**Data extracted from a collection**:
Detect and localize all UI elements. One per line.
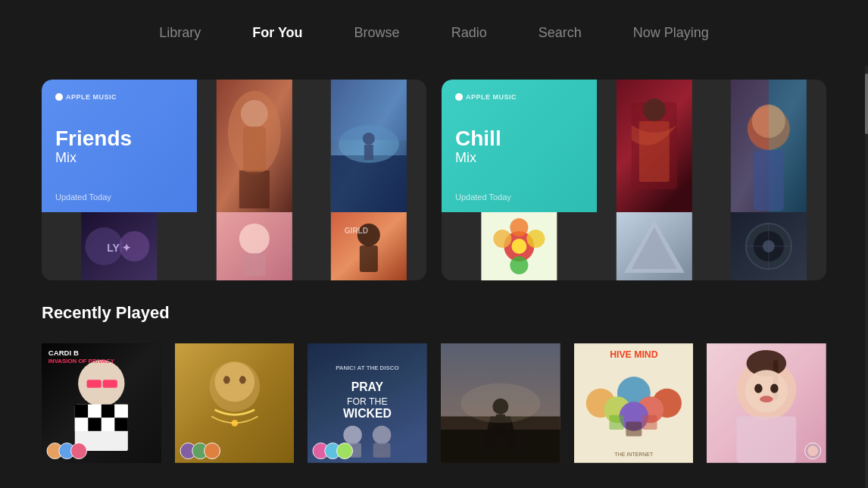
recently-played-section: Recently Played [42, 303, 826, 471]
svg-text:INVASION OF PRIVACY: INVASION OF PRIVACY [48, 358, 115, 364]
nav-radio[interactable]: Radio [448, 19, 490, 47]
svg-point-36 [493, 230, 511, 248]
chill-art-2 [711, 80, 826, 212]
svg-rect-90 [441, 430, 560, 463]
chill-mix-title-block: Chill Mix [455, 127, 583, 167]
svg-point-110 [745, 370, 788, 412]
recent-item-5[interactable]: HIVE MIND THE INTERNET [574, 335, 694, 471]
svg-text:THE INTERNET: THE INTERNET [614, 452, 654, 457]
main-content: APPLE MUSIC Friends Mix Updated Today [0, 66, 868, 488]
chill-mix-subtitle: Mix [455, 150, 583, 166]
svg-rect-56 [75, 418, 89, 431]
friends-art-2 [311, 80, 426, 212]
svg-point-93 [461, 383, 540, 424]
friends-art-3: LY ✦ [42, 212, 197, 280]
svg-point-37 [510, 256, 528, 274]
svg-point-75 [204, 443, 220, 459]
chill-mix-updated: Updated Today [455, 192, 583, 202]
svg-point-66 [71, 443, 87, 459]
recently-played-row: CARDI B INVASION OF PRIVACY [42, 335, 826, 471]
apple-music-label-chill: APPLE MUSIC [455, 93, 583, 101]
svg-rect-52 [75, 405, 89, 418]
svg-point-16 [239, 224, 270, 254]
svg-rect-105 [642, 415, 657, 430]
friends-mix-title-block: Friends Mix [55, 127, 183, 167]
svg-point-34 [510, 218, 528, 236]
svg-rect-10 [364, 145, 373, 160]
nav-library[interactable]: Library [156, 19, 204, 47]
chill-mix-card[interactable]: APPLE MUSIC Chill Mix Updated Today [442, 80, 826, 280]
svg-rect-8 [331, 80, 407, 140]
recent-item-6[interactable] [707, 335, 826, 471]
svg-rect-114 [737, 417, 797, 463]
scrollbar-track [865, 66, 868, 488]
chill-mix-header: APPLE MUSIC Chill Mix Updated Today [442, 80, 597, 212]
svg-rect-6 [331, 155, 407, 212]
svg-point-38 [511, 239, 526, 254]
svg-rect-57 [88, 418, 101, 431]
recent-item-1[interactable]: CARDI B INVASION OF PRIVACY [42, 335, 161, 471]
apple-music-label-friends: APPLE MUSIC [55, 93, 183, 101]
svg-rect-31 [754, 150, 784, 211]
nav-browse[interactable]: Browse [351, 19, 403, 47]
svg-rect-20 [360, 246, 378, 272]
svg-point-9 [363, 133, 375, 145]
svg-text:GIRLD: GIRLD [345, 227, 368, 235]
svg-point-87 [337, 443, 353, 459]
svg-text:HIVE MIND: HIVE MIND [610, 349, 657, 360]
friends-art-4 [197, 212, 312, 280]
svg-point-112 [770, 384, 779, 393]
nav-for-you[interactable]: For You [249, 19, 305, 47]
svg-text:FOR THE: FOR THE [347, 396, 388, 407]
svg-point-3 [241, 100, 268, 127]
svg-point-71 [223, 376, 230, 384]
svg-rect-59 [114, 418, 128, 431]
chill-art-3 [442, 212, 597, 280]
chill-art-1 [597, 80, 712, 212]
svg-text:WICKED: WICKED [343, 407, 392, 420]
mix-cards-row: APPLE MUSIC Friends Mix Updated Today [42, 80, 826, 280]
svg-point-72 [239, 376, 246, 384]
svg-rect-103 [626, 422, 642, 436]
svg-rect-54 [101, 405, 115, 418]
friends-mix-updated: Updated Today [55, 192, 183, 202]
svg-point-116 [808, 446, 819, 456]
svg-rect-104 [609, 415, 623, 430]
svg-point-70 [231, 420, 238, 427]
svg-rect-55 [114, 405, 128, 418]
recent-item-2[interactable] [175, 335, 295, 471]
recent-item-3[interactable]: PANIC! AT THE DISCO PRAY FOR THE WICKED [308, 335, 427, 471]
svg-rect-58 [101, 418, 115, 431]
svg-point-69 [214, 362, 254, 402]
friends-mix-title: Friends [55, 127, 183, 151]
friends-art-5: GIRLD [311, 212, 426, 280]
friends-mix-subtitle: Mix [55, 150, 183, 166]
svg-point-111 [754, 384, 763, 393]
scrollbar-thumb[interactable] [865, 74, 868, 134]
svg-point-35 [526, 230, 545, 248]
svg-rect-53 [88, 405, 101, 418]
friends-mix-card[interactable]: APPLE MUSIC Friends Mix Updated Today [42, 80, 426, 280]
svg-rect-60 [87, 380, 101, 388]
svg-point-113 [760, 396, 773, 402]
friends-art-1 [197, 80, 312, 212]
nav-now-playing[interactable]: Now Playing [630, 19, 712, 47]
svg-text:PANIC! AT THE DISCO: PANIC! AT THE DISCO [336, 364, 398, 371]
chill-art-5 [711, 212, 826, 280]
svg-rect-84 [373, 443, 391, 458]
svg-point-24 [643, 99, 666, 121]
svg-rect-61 [103, 380, 117, 388]
svg-rect-25 [639, 121, 670, 182]
svg-rect-2 [239, 170, 270, 208]
chill-mix-title: Chill [455, 127, 583, 151]
recent-item-4[interactable] [441, 335, 560, 471]
svg-text:LY ✦: LY ✦ [107, 242, 131, 254]
svg-point-82 [373, 426, 392, 445]
nav-bar: Library For You Browse Radio Search Now … [0, 0, 868, 66]
svg-rect-17 [243, 253, 266, 276]
svg-text:PRAY: PRAY [351, 380, 384, 393]
nav-search[interactable]: Search [535, 19, 585, 47]
svg-point-81 [344, 426, 363, 445]
svg-rect-4 [243, 127, 266, 172]
svg-text:CARDI B: CARDI B [48, 349, 79, 357]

**How to complete this task**: Lines holding the word "PRAY" are the answer; copy every one from the records above.

**Result of the exercise**:
recent-item-3[interactable]: PANIC! AT THE DISCO PRAY FOR THE WICKED [308, 335, 427, 471]
svg-text:PRAY: PRAY [351, 380, 384, 393]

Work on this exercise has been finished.